Mercredi matin, je me suis levé vers 7h45 pour manger avec les filles. Ensuite, j’ai eu un petit « briefing » avec la chef de projet sur les règles de sécurité, le téléphone et d’autres détails. Je suis allée me faire une épicerie de base qui m’a coûté la peau du cul ! M’enfin, j’ai ma moutarde de dijon, mon huile d’olives et mon vinaigre balsamique (et une bougie à la vanille pour mettre dans ma chambre pas décorée), donc je suis en business ! Lucie, ma coordonnatrice et John, mon nouveau coloc sont venus nous chercher avec Arold le chauffeur. Le trajet s’est bien déroulé.  J’ai dormi une grande partie du trajet, ce qui est normal dans mon cas. Je suis une piètre co-pilote. Nous sommes arrivés à Marchand-Dessalines vers 17h30. Thalès, mon autre coloc nous attendait avec un souper que Phaïs, la ménagère, avait préparé. John m’a servi un très apprécié pastis. Ensuite, autre breifing par Lucie cette fois, sur les règles de vie. Ma chambre est grande, le lit est confortable, mais il n’y a pas de décoration, je remédierai à la situation sous peu ! Je suis déjà relativement installée. Finalement, je travaillerai surtout de la maison. Ce qui est bien, mais ne justifie plus mes achats de vêtements faits à Montréal. C’est tu plate, je les porterai quand même !

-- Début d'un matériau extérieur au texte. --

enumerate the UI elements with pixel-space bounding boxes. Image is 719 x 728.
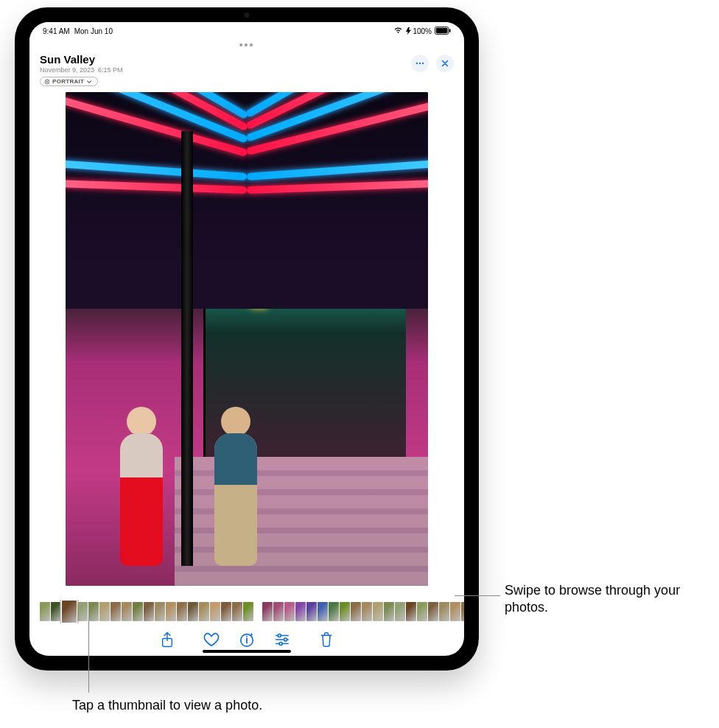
- info-button[interactable]: [237, 630, 256, 649]
- callout-leader: [455, 595, 500, 596]
- multitask-dots-icon[interactable]: •••: [29, 40, 464, 50]
- thumbnail[interactable]: [284, 602, 295, 621]
- thumbnail[interactable]: [166, 602, 176, 621]
- photo-datetime: November 9, 2023 6:15 PM: [40, 66, 123, 74]
- thumbnail[interactable]: [450, 602, 460, 621]
- close-button[interactable]: [436, 55, 454, 72]
- photo-header: Sun Valley November 9, 2023 6:15 PM PORT…: [29, 50, 464, 92]
- main-photo[interactable]: BURGERS HOTDOGS FRIES: [66, 92, 428, 586]
- thumbnail[interactable]: [262, 602, 273, 621]
- thumbnail[interactable]: [122, 602, 132, 621]
- svg-point-6: [422, 63, 424, 64]
- thumbnail[interactable]: [417, 602, 427, 621]
- share-icon: [160, 631, 175, 648]
- heart-icon: [203, 632, 220, 647]
- callout-tap: Tap a thumbnail to view a photo.: [72, 697, 367, 714]
- thumbnail[interactable]: [99, 602, 110, 621]
- thumbnail[interactable]: [384, 602, 394, 621]
- thumbnail[interactable]: [144, 602, 154, 621]
- thumbnail[interactable]: [188, 602, 198, 621]
- edit-button[interactable]: [273, 630, 292, 649]
- thumbnail[interactable]: [155, 602, 165, 621]
- portrait-badge-label: PORTRAIT: [52, 78, 84, 85]
- sliders-icon: [274, 632, 290, 647]
- home-indicator[interactable]: [203, 650, 291, 653]
- svg-rect-2: [449, 29, 451, 32]
- more-button[interactable]: [411, 55, 429, 72]
- favorite-button[interactable]: [202, 630, 221, 649]
- close-icon: [441, 59, 449, 68]
- charging-icon: [406, 27, 411, 35]
- status-battery-pct: 100%: [413, 27, 432, 35]
- thumbnail[interactable]: [40, 602, 50, 621]
- thumbnail[interactable]: [340, 602, 350, 621]
- ipad-screen: 9:41 AM Mon Jun 10 100% ••• Sun Valley: [29, 22, 464, 656]
- thumbnail[interactable]: [232, 602, 242, 621]
- main-photo-viewport[interactable]: BURGERS HOTDOGS FRIES: [29, 92, 464, 598]
- thumbnail-strip[interactable]: [29, 600, 464, 623]
- thumbnail[interactable]: [51, 602, 61, 621]
- thumbnail[interactable]: [395, 602, 405, 621]
- delete-button[interactable]: [317, 630, 336, 649]
- thumbnail[interactable]: [77, 602, 88, 621]
- album-title: Sun Valley: [40, 53, 123, 66]
- callout-leader: [88, 602, 89, 693]
- aperture-icon: [44, 79, 50, 85]
- trash-icon: [319, 631, 334, 648]
- thumbnail[interactable]: [439, 602, 449, 621]
- info-sparkle-icon: [239, 631, 255, 648]
- status-time: 9:41 AM: [43, 27, 70, 35]
- svg-point-4: [416, 63, 418, 64]
- thumbnail[interactable]: [273, 602, 284, 621]
- front-camera: [245, 13, 250, 18]
- thumbnail[interactable]: [62, 601, 77, 623]
- wifi-icon: [393, 27, 403, 35]
- svg-point-11: [279, 642, 282, 645]
- thumbnail[interactable]: [133, 602, 143, 621]
- status-bar: 9:41 AM Mon Jun 10 100%: [29, 22, 464, 40]
- portrait-mode-badge[interactable]: PORTRAIT: [40, 77, 98, 86]
- share-button[interactable]: [158, 630, 177, 649]
- thumbnail[interactable]: [318, 602, 328, 621]
- thumbnail[interactable]: [295, 602, 306, 621]
- thumbnail[interactable]: [428, 602, 438, 621]
- thumbnail[interactable]: [199, 602, 209, 621]
- ipad-device-frame: 9:41 AM Mon Jun 10 100% ••• Sun Valley: [15, 7, 479, 671]
- thumbnail[interactable]: [177, 602, 187, 621]
- thumbnail[interactable]: [373, 602, 383, 621]
- thumbnail[interactable]: [210, 602, 220, 621]
- svg-point-5: [419, 63, 421, 64]
- thumbnail[interactable]: [406, 602, 416, 621]
- battery-icon: [435, 27, 451, 36]
- thumbnail[interactable]: [362, 602, 372, 621]
- svg-point-10: [284, 638, 287, 641]
- thumbnail[interactable]: [306, 602, 317, 621]
- callout-swipe: Swipe to browse through your photos.: [505, 582, 704, 617]
- status-date: Mon Jun 10: [74, 27, 113, 35]
- ellipsis-icon: [415, 58, 425, 69]
- thumbnail[interactable]: [243, 602, 253, 621]
- thumbnail[interactable]: [329, 602, 339, 621]
- thumbnail[interactable]: [221, 602, 231, 621]
- svg-rect-1: [436, 27, 448, 32]
- thumbnail[interactable]: [88, 602, 99, 621]
- thumbnail[interactable]: [461, 602, 464, 621]
- chevron-down-icon: [86, 79, 92, 85]
- thumbnail[interactable]: [351, 602, 361, 621]
- svg-point-9: [278, 634, 281, 637]
- thumbnail[interactable]: [111, 602, 121, 621]
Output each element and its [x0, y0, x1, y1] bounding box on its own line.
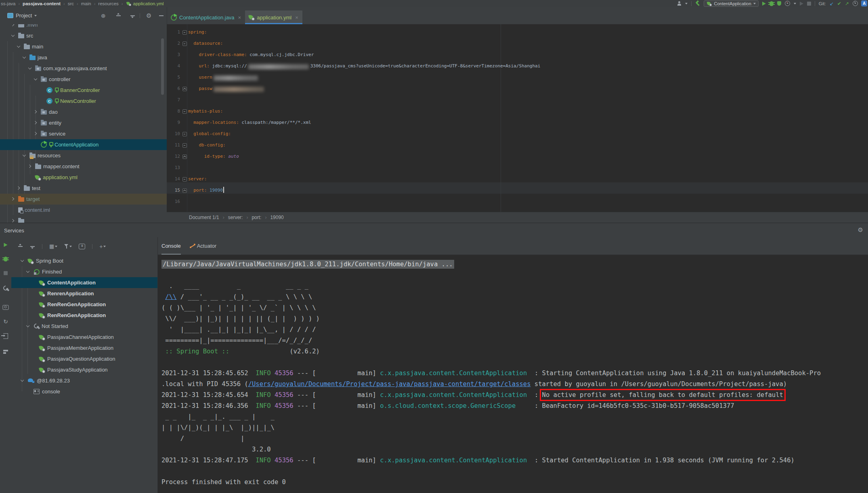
fold-open-marker[interactable] [182, 109, 187, 114]
restart-icon[interactable]: ↻ [3, 319, 8, 324]
project-view-selector[interactable]: Project [0, 13, 37, 19]
breadcrumb-item[interactable]: resources [98, 1, 119, 6]
add-tab-button[interactable]: + [79, 244, 85, 249]
chevron-right-icon[interactable] [10, 196, 16, 202]
close-icon[interactable]: × [295, 15, 298, 21]
detach-icon[interactable] [3, 333, 8, 339]
run-button[interactable] [762, 2, 766, 6]
fold-open-marker[interactable] [182, 30, 187, 35]
tree-row[interactable]: main [0, 41, 167, 52]
git-update-icon[interactable]: ↙ [830, 1, 834, 6]
editor-breadcrumbs[interactable]: Document 1/1›server:›port:›19090 [167, 212, 868, 223]
chevron-right-icon[interactable] [10, 218, 16, 223]
tree-row[interactable] [0, 215, 167, 223]
fold-open-marker[interactable] [182, 42, 187, 46]
service-row[interactable]: console [11, 386, 157, 397]
profiler-button[interactable] [785, 1, 790, 6]
fold-open-marker[interactable] [182, 177, 187, 182]
user-icon[interactable] [677, 1, 681, 6]
console-link[interactable]: /\\ [165, 293, 176, 301]
stop-service-button[interactable] [4, 271, 8, 275]
history-icon[interactable] [853, 1, 858, 6]
code-area[interactable]: spring: datasource: driver-class-name: c… [188, 27, 540, 207]
hide-panel-button[interactable] [159, 15, 164, 16]
services-settings-gear-icon[interactable]: ⚙ [858, 226, 863, 234]
breadcrumb-item[interactable]: main [81, 1, 91, 6]
service-row[interactable]: PassjavaMemberApplication [11, 343, 157, 353]
chevron-down-icon[interactable] [27, 65, 33, 71]
console-link[interactable]: /Users/guoyalun/Documents/Project/pass-j… [248, 380, 531, 388]
tree-row[interactable]: src [0, 30, 167, 41]
tree-row[interactable]: resources [0, 150, 167, 161]
editor-breadcrumb-item[interactable]: 19090 [270, 215, 283, 220]
console-output[interactable]: /Library/Java/JavaVirtualMachines/jdk1.8… [161, 259, 821, 488]
expand-all-button[interactable] [116, 13, 121, 18]
chevron-down-icon[interactable] [16, 44, 22, 50]
chevron-right-icon[interactable] [27, 163, 33, 169]
filter-button[interactable] [64, 244, 72, 249]
service-row[interactable]: RenRenGenApplication [11, 310, 157, 321]
editor[interactable]: 12345678910111213141516 spring: datasour… [167, 24, 868, 212]
tree-row[interactable]: content.iml [0, 205, 167, 215]
breadcrumb[interactable]: ss-java›passjava-content›src›main›resour… [0, 1, 164, 6]
collapse-all-button[interactable] [30, 244, 35, 249]
run-service-button[interactable] [4, 243, 8, 247]
chevron-right-icon[interactable] [10, 24, 16, 28]
service-row[interactable]: Spring Boot [11, 255, 157, 266]
chevron-right-icon[interactable] [33, 120, 39, 126]
chevron-down-icon[interactable] [21, 152, 27, 159]
console-tab-Console[interactable]: Console [161, 237, 181, 255]
chevron-right-icon[interactable] [33, 131, 39, 137]
editor-tab-application.yml[interactable]: application.yml× [245, 10, 302, 24]
tree-row[interactable]: service [0, 128, 167, 139]
fold-open-marker[interactable] [182, 143, 187, 148]
tree-row[interactable]: CBannerController [0, 85, 167, 96]
service-row[interactable]: PassjavaChannelApplication [11, 332, 157, 343]
chevron-down-icon[interactable] [21, 54, 27, 61]
debug-button[interactable] [769, 1, 774, 6]
tree-row[interactable]: CNewsController [0, 96, 167, 107]
wrench-icon[interactable] [3, 286, 8, 291]
chevron-down-icon[interactable] [19, 378, 25, 384]
editor-breadcrumb-item[interactable]: Document 1/1 [189, 215, 219, 220]
chevron-down-icon[interactable] [794, 3, 796, 4]
service-row[interactable]: Not Started [11, 321, 157, 332]
layout-options-icon[interactable] [3, 349, 8, 354]
locate-file-button[interactable]: ⊕ [101, 13, 106, 19]
tree-row[interactable]: .mvn [0, 24, 167, 30]
chevron-down-icon[interactable] [19, 258, 25, 264]
chevron-right-icon[interactable] [16, 185, 22, 191]
tree-row[interactable]: application.yml [0, 172, 167, 183]
chevron-down-icon[interactable] [25, 323, 31, 329]
tree-row[interactable]: dao [0, 107, 167, 117]
debug-service-button[interactable] [4, 257, 8, 261]
add-service-button[interactable]: + [99, 244, 106, 249]
breadcrumb-item[interactable]: passjava-content [23, 1, 61, 6]
service-row[interactable]: Finished [11, 266, 157, 277]
fold-close-marker[interactable] [182, 87, 187, 91]
breadcrumb-item[interactable]: ss-java [1, 1, 15, 6]
rerun-button-disabled[interactable] [800, 2, 803, 6]
chevron-down-icon[interactable] [10, 33, 16, 39]
close-icon[interactable]: × [238, 15, 241, 21]
fold-close-marker[interactable] [182, 188, 187, 193]
tree-row[interactable]: test [0, 183, 167, 194]
service-row[interactable]: PassjavaStudyApplication [11, 364, 157, 375]
tree-row[interactable]: entity [0, 117, 167, 128]
service-row[interactable]: RenRenGenApplication [11, 299, 157, 310]
breadcrumb-item[interactable]: application.yml [126, 1, 164, 6]
stop-button[interactable] [807, 2, 811, 6]
tree-row[interactable]: mapper.content [0, 161, 167, 172]
editor-breadcrumb-item[interactable]: server: [228, 215, 243, 220]
gear-icon[interactable]: ⚙ [146, 13, 151, 19]
collapse-all-button[interactable] [130, 13, 135, 18]
run-with-coverage-button[interactable] [777, 1, 781, 6]
tree-row[interactable]: target [0, 194, 167, 205]
git-push-icon[interactable]: ↗ [845, 1, 849, 6]
fold-close-marker[interactable] [182, 155, 187, 159]
editor-tab-ContentApplication.java[interactable]: ContentApplication.java× [167, 10, 245, 24]
tree-row[interactable]: controller [0, 74, 167, 85]
console-tab-Actuator[interactable]: Actuator [190, 237, 216, 255]
chevron-down-icon[interactable] [25, 269, 31, 275]
chevron-right-icon[interactable] [33, 109, 39, 115]
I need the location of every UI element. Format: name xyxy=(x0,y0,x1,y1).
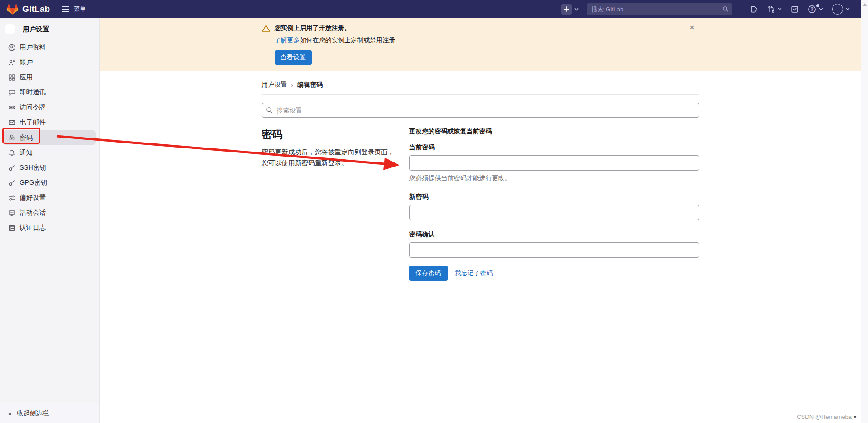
settings-sidebar: 用户设置 用户资料 帐户 应用 即时通讯 访问令牌 xyxy=(0,18,100,423)
user-avatar xyxy=(832,4,843,15)
sidebar-nav: 用户资料 帐户 应用 即时通讯 访问令牌 电子邮件 xyxy=(0,40,99,235)
log-table-icon xyxy=(8,224,15,231)
user-settings-avatar xyxy=(5,24,15,34)
collapse-chevrons-icon: « xyxy=(8,409,11,417)
gitlab-wordmark[interactable]: GitLab xyxy=(22,4,50,14)
issues-icon xyxy=(750,5,758,13)
sidebar-item-gpg-keys[interactable]: GPG密钥 xyxy=(0,175,99,190)
account-icon xyxy=(8,59,15,66)
sidebar-item-applications[interactable]: 应用 xyxy=(0,70,99,85)
breadcrumb-separator: › xyxy=(291,82,293,89)
section-description: 密码更新成功后，您将被重定向到登录页面，您可以使用新密码重新登录。 xyxy=(262,147,397,168)
sidebar-item-password[interactable]: 密码 xyxy=(4,130,96,145)
sidebar-title: 用户设置 xyxy=(23,25,49,34)
menu-button[interactable]: 菜单 xyxy=(62,5,86,13)
new-item-button[interactable] xyxy=(561,4,572,15)
gitlab-logo-icon[interactable] xyxy=(6,3,19,15)
key-icon xyxy=(8,179,15,187)
merge-requests-button[interactable] xyxy=(767,5,782,13)
sidebar-item-chat[interactable]: 即时通讯 xyxy=(0,85,99,100)
warning-triangle-icon xyxy=(262,25,270,32)
user-menu-chevron-down-icon xyxy=(846,8,850,10)
sidebar-item-access-tokens[interactable]: 访问令牌 xyxy=(0,100,99,115)
plus-icon xyxy=(564,6,569,12)
current-password-input[interactable] xyxy=(409,155,699,171)
settings-search xyxy=(262,103,699,118)
section-title: 密码 xyxy=(262,128,397,142)
save-password-button[interactable]: 保存密码 xyxy=(409,266,448,281)
hamburger-icon xyxy=(62,6,69,12)
sliders-icon xyxy=(8,194,15,202)
banner-description: 如何在您的实例上定制或禁用注册 xyxy=(300,36,395,44)
forgot-password-link[interactable]: 我忘记了密码 xyxy=(455,269,493,277)
main-content: 您实例上启用了开放注册。 了解更多如何在您的实例上定制或禁用注册 查看设置 × … xyxy=(100,18,861,423)
breadcrumb-current: 编辑密码 xyxy=(297,81,323,89)
help-button[interactable]: ? xyxy=(808,5,823,14)
monitor-icon xyxy=(8,209,15,216)
sidebar-item-auth-log[interactable]: 认证日志 xyxy=(0,220,99,235)
lock-icon xyxy=(8,134,15,141)
sidebar-item-active-sessions[interactable]: 活动会话 xyxy=(0,205,99,220)
help-notification-dot xyxy=(816,4,819,7)
current-password-label: 当前密码 xyxy=(409,143,699,152)
sidebar-item-account[interactable]: 帐户 xyxy=(0,55,99,70)
confirm-password-input[interactable] xyxy=(409,242,699,258)
merge-requests-chevron-down-icon xyxy=(778,8,782,10)
view-settings-button[interactable]: 查看设置 xyxy=(275,50,312,65)
todo-check-icon xyxy=(791,5,799,13)
new-password-input[interactable] xyxy=(409,205,699,220)
settings-search-input[interactable] xyxy=(262,103,699,118)
collapse-sidebar-label: 收起侧边栏 xyxy=(17,409,49,418)
access-token-icon xyxy=(8,104,15,111)
learn-more-link[interactable]: 了解更多 xyxy=(275,36,300,44)
help-icon: ? xyxy=(808,5,816,14)
help-chevron-down-icon xyxy=(819,8,823,10)
menu-label: 菜单 xyxy=(74,5,86,13)
key-icon xyxy=(8,164,15,172)
vertical-scrollbar[interactable] xyxy=(861,0,868,423)
sidebar-header: 用户设置 xyxy=(0,18,99,39)
global-search xyxy=(587,3,732,15)
registration-warning-banner: 您实例上启用了开放注册。 了解更多如何在您的实例上定制或禁用注册 查看设置 × xyxy=(100,18,861,71)
bell-icon xyxy=(8,149,15,157)
user-menu-button[interactable] xyxy=(832,4,850,15)
collapse-sidebar-button[interactable]: « 收起侧边栏 xyxy=(0,403,99,423)
new-password-label: 新密码 xyxy=(409,193,699,201)
top-navbar: GitLab 菜单 xyxy=(0,0,861,18)
chat-bubble-icon xyxy=(8,89,15,96)
sidebar-item-profile[interactable]: 用户资料 xyxy=(0,40,99,55)
email-icon xyxy=(8,119,15,126)
confirm-password-label: 密码确认 xyxy=(409,231,699,239)
user-profile-icon xyxy=(8,44,15,51)
issues-button[interactable] xyxy=(750,5,758,13)
search-icon xyxy=(266,107,273,113)
scroll-up-arrow-icon[interactable] xyxy=(863,3,867,6)
todos-button[interactable] xyxy=(791,5,799,13)
breadcrumb-divider xyxy=(262,94,699,95)
current-password-hint: 您必须提供当前密码才能进行更改。 xyxy=(409,174,699,182)
form-title: 更改您的密码或恢复当前密码 xyxy=(409,128,699,136)
sidebar-item-notifications[interactable]: 通知 xyxy=(0,145,99,160)
applications-grid-icon xyxy=(8,74,15,81)
sidebar-item-preferences[interactable]: 偏好设置 xyxy=(0,190,99,205)
merge-request-icon xyxy=(767,5,775,13)
banner-close-icon[interactable]: × xyxy=(688,24,696,32)
new-item-chevron-down-icon[interactable] xyxy=(574,8,579,11)
banner-title: 您实例上启用了开放注册。 xyxy=(275,24,395,32)
sidebar-item-emails[interactable]: 电子邮件 xyxy=(0,115,99,130)
gitlab-password-settings-page: GitLab 菜单 xyxy=(0,0,868,423)
sidebar-item-ssh-keys[interactable]: SSH密钥 xyxy=(0,160,99,175)
global-search-input[interactable] xyxy=(587,3,732,15)
breadcrumb: 用户设置 › 编辑密码 xyxy=(262,71,699,89)
breadcrumb-parent-link[interactable]: 用户设置 xyxy=(262,81,287,89)
svg-text:?: ? xyxy=(810,7,813,12)
search-icon xyxy=(722,6,729,12)
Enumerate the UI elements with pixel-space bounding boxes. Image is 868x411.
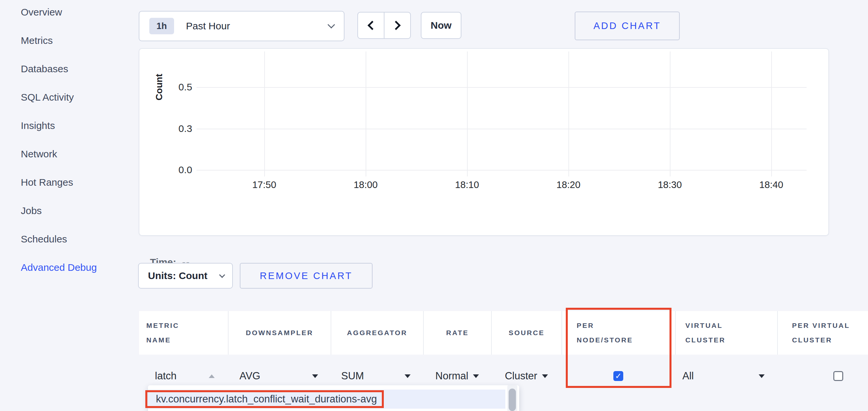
sidebar-item[interactable]: Metrics [21,36,97,45]
metric-table-header: METRIC NAME DOWNSAMPLER AGGREGATOR RATE … [139,311,868,354]
per-virtual-cluster-checkbox[interactable] [833,371,843,381]
sidebar-item-label: Jobs [21,205,42,216]
caret-down-icon [312,374,318,378]
y-axis-tick: 0.5 [158,81,192,93]
column-header-virtual-cluster: VIRTUAL CLUSTER [675,311,777,354]
column-header-aggregator: AGGREGATOR [331,311,423,354]
sidebar-item-label: Schedules [21,234,67,244]
remove-chart-button[interactable]: REMOVE CHART [240,263,373,288]
sidebar-item[interactable]: Insights [21,121,97,131]
suggestion-item[interactable]: kv.concurrency.latch_conflict_wait_durat… [148,389,505,409]
sidebar-item[interactable]: SQL Activity [21,92,97,102]
metric-suggestions-dropdown: kv.concurrency.latch_conflict_wait_durat… [148,385,519,411]
sidebar-item[interactable]: Databases [21,64,97,74]
chevron-left-icon [368,21,377,30]
rate-value: Normal [435,370,468,382]
caret-up-icon [209,374,215,378]
x-axis-tick: 18:30 [647,179,693,190]
now-button[interactable]: Now [421,12,461,39]
chart-card: Count 0.5 0.3 0.0 17:50 18:00 18:10 18:2… [139,48,829,236]
units-dropdown[interactable]: Units: Count [138,263,233,288]
sidebar-item-label: Advanced Debug [21,262,97,273]
column-header-per-virtual-cluster: PER VIRTUAL CLUSTER [777,311,868,354]
units-dropdown-label: Units: Count [148,270,208,281]
time-range-badge: 1h [149,18,174,34]
caret-down-icon [473,374,479,378]
caret-down-icon [542,374,548,378]
time-range-label: Past Hour [186,21,230,32]
suggestion-item-label: kv.concurrency.latch_conflict_wait_durat… [156,393,377,405]
downsampler-value: AVG [240,370,260,382]
column-header-per-node-store: PER NODE/STORE [561,311,675,354]
caret-down-icon [405,374,410,378]
sidebar-item-label: SQL Activity [21,92,74,103]
sidebar-nav: Overview Metrics Databases SQL Activity … [21,7,97,272]
sidebar-item-label: Metrics [21,35,53,46]
per-virtual-cluster-cell [777,359,868,392]
chevron-down-icon [219,272,225,278]
virtual-cluster-value: All [682,370,693,382]
sidebar-item-label: Overview [21,7,62,18]
source-value: Cluster [505,370,537,382]
time-range-selector[interactable]: 1h Past Hour [139,11,344,41]
prev-range-button[interactable] [358,12,384,39]
virtual-cluster-select[interactable]: All [675,359,777,392]
column-header-metric-name: METRIC NAME [139,311,228,354]
sidebar-item-label: Hot Ranges [21,177,73,188]
time-range-arrows [358,12,411,39]
chevron-right-icon [392,21,401,30]
sidebar-item[interactable]: Network [21,149,97,159]
column-header-rate: RATE [423,311,491,354]
sidebar-item[interactable]: Advanced Debug [21,263,97,272]
chevron-down-icon [328,21,335,29]
dropdown-scrollbar-thumb[interactable] [509,388,516,411]
x-axis-tick: 18:10 [444,179,490,190]
y-axis-tick: 0.0 [158,164,192,175]
column-header-source: SOURCE [491,311,561,354]
y-axis-tick: 0.3 [158,123,192,134]
advanced-debug-custom-chart-page: Overview Metrics Databases SQL Activity … [0,0,868,411]
sidebar-item-label: Network [21,148,57,159]
x-axis-tick: 18:20 [545,179,592,190]
column-header-downsampler: DOWNSAMPLER [228,311,331,354]
per-node-store-checkbox[interactable] [613,371,623,381]
next-range-button[interactable] [384,12,411,39]
caret-down-icon [759,374,765,378]
per-node-store-cell [561,359,675,392]
sidebar-item[interactable]: Schedules [21,234,97,244]
x-axis-tick: 17:50 [241,179,287,190]
x-axis-tick: 18:00 [342,179,389,190]
chart-plot-area[interactable] [196,52,807,176]
sidebar-item-label: Databases [21,63,68,74]
sidebar-item[interactable]: Jobs [21,206,97,216]
aggregator-value: SUM [341,370,364,382]
x-axis-tick: 18:40 [748,179,794,190]
sidebar-item[interactable]: Hot Ranges [21,177,97,187]
metric-name-value: latch [155,370,176,382]
sidebar-item-label: Insights [21,120,55,131]
sidebar-item[interactable]: Overview [21,7,97,17]
add-chart-button[interactable]: ADD CHART [575,11,680,40]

Cet après-midi, j’ai ma première rencontre avec mes partenaires. Patrick, qui s’occupe des activités jeunesse et des communications à la mairie et deux autres personnes qui s’occupent d’organisations de jeunes et d’équipes sportives. Ensuite, je travaillerai à développer un plan de travail. J’ai donc environ une semaine pour mettre en marche mon cerveau et m’adapter à la chaleur et au rythme de vie ici.

Ce soir, nous déciderons si nous allons au carnaval de Jacmel en fin de semaine. La fin de semaine suivante, un coopérant de Port-au-Prince organise une randonnée de Kenscoff à Seguin, dans les montagnes. 19 km de marche le samedi et au retour le lundi, et 12 km dans un parc de conservation le dimanche. Ça, je veux vraiment y aller, même si j’ai peur de trouver ça rough le 19 km… Étant déterminée à perdre mon 3 kilos de trop autrement qu’en étant malade, je ferai probablement l’effort ! À suivre, avec des photos!